=== WHAT TO PRODUCE ===
For each entry, return the text exactly and omit any image.

### SOURCE DATA ###

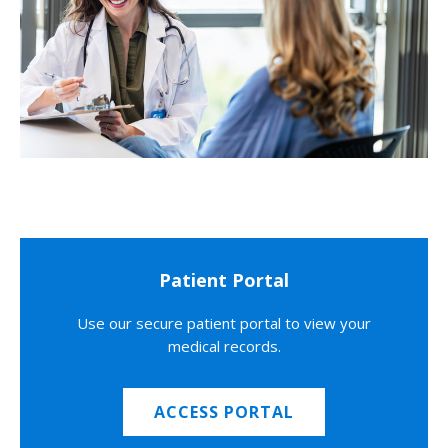
Patient Portal
Use our secure patient portal to view your
medical records.
ACCESS PORTAL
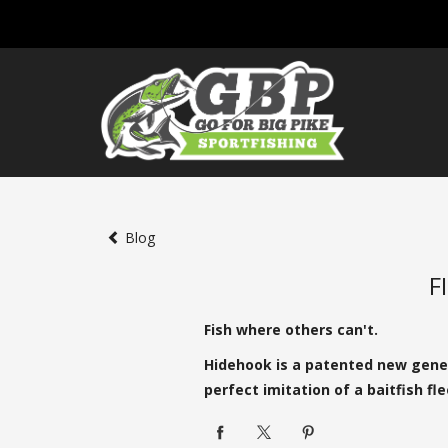
Blog
F
Fish where others can't.
Hidehook is a patented new genera
perfect imitation of a baitfish f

###

=== SOLVED PROBLEM ===
Patient Portal
Use our secure patient portal to view your
medical records.
ACCESS PORTAL
Blog
F
Fish where others can't.
Hidehook is a patented new genera
perfect imitation of a baitfish f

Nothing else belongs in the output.